Jachtproeven

Zweetwerk

We proberen u enige uitleg te geven over het nabootsen van een spoor zoals ongeveer door een gewond dier zou worden achtergelaten. Een zweetspoor noemt men dit. Zweet is de benaming voor de geur die door het dier word achtergelaten tijdens de vlucht, b.v. bloed en angstzweet.

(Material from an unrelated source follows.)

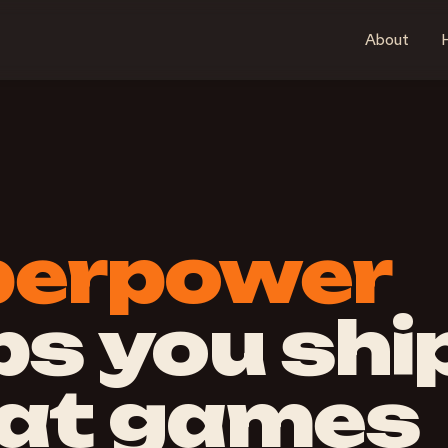
About
H
perpower
ps you shi
at games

Let wel het volgen van een zweetspoor wat kunstmatig is aangelegd is totaal niet hetzelfde als een natuurlijk zweetspoor en het wil ook niet zeggen dat je hond hoe goed deze ook is op het volgen van een kunstmatig zweetspoor het in de natuur nazoek het ook zal kunnen. Maar het is gewoon ontzettend leuk om met je hond in de natuur bezig te zijn met het geen waarvoor het ras ooit is ontwikkeld.

Het Zweet

Voor het oefenen gebruiken we grofwild zweet, wat in kleine porties ingevroren word. Na het gezeefd te hebben en vermengd met een klein beetje keukenzout. Runder- of schapenbloed is ook bruikbaar, maar in geen geval varkensbloed omdat hiermee ziekten in de wildbaan gebracht zouden kunnen worden. Het zweet word gedruppeld van uit een klein kunststof flesje met een smalle tuit. Het moet een beperkte hoeveelheid zijn en bij wedstrijd mag maximaal 0.25 l bloed worden gebruikt op 1000 meter spoor.

Het Stuk

Op het eind van het spoor moet een stuk liggen, zodat de hond wat vind en succes heeft, normaal is dit een stuk grofwild maar voor het oefenen kunnen we dit vervangen door een vel.

De Aanschotplaats

Als we een kunstspoor aanleggen, proberen we de manieren van een gewond stuk grofwild na te bootsen. De aanschotplaats word wat plat gedrukt en geveegd met wat bloed besprenkeld en er word snij haar in aangebracht, eventueel met enkele botsplinters. Zodat er voldoende materiaal is voor de hond om te onderzoeken.

Het Spoor

Vanaf de aanschotplaats leggen we het spoor eerst 50 tot 70 meter rechtuit voordat we beginnen met bochten in het spoor te maken. Dit wordt aangeduid als de vluchtrichting. Het is de bedoeling dat de hond het spoor gaat volgen en zich niet laat verstoren door verleiding (echte sporen van wild, wildwissels e.d.)

Wondbedden en haken

Na de eerste 50 tot 70 meter rechtuit gaan we beginnen met het spoor te laten slingeren, op een manier die een gewond stuk grofwild ook zou doe. Na nog eens 100 tot 200 meter al naar gelang de lengte van het spoor wat we willen leggen, maken we een wondbed. Dit doen we door de bodem aan te treden dat er een kleine uitholling ontstaat alsof er een stuk wild heeft gelegen. We brengen ook hierin weer wat snijhaar en zweet aan zodat de hond weer iets vind wat hij kan onderzoeken en verwijzen. Verder kunnen we flauwe bochten en scherpe haken in het spoor inbouwen als of het wild een plotselinge afbuiging heeft gemaakt.

Het einde van het spoor

Aan het eind van het spoor leggen we het 'Stuk' een gedeelte van een huid of een verse huid (uit diepvries) dit om de hond ook te laten ervaren dat deze het goed volbracht heeft en dat deze het als beloning ziet voor zijn werk.

De Breuk

Heeft men een stuk grofwild geschoten dan heeft men recht op de jagersbreuk "Schutzenbruch". De Jagersbreuk is een kleine groene twijg die door het zweet van het geschoten wild gehaald word en daarna rechts op de hoed word gestoken. Deze word de jager uitgereikt met de woorden WAIDMANNSHEIL en een handdruk. Een klein deel daarvan steekt men op de hoed en het grotere deel bevestigd men aan de halsband van de hond om duidelijk te maken dat de hond een groot aandeel in het binnen brengen van het wild gehad heeft.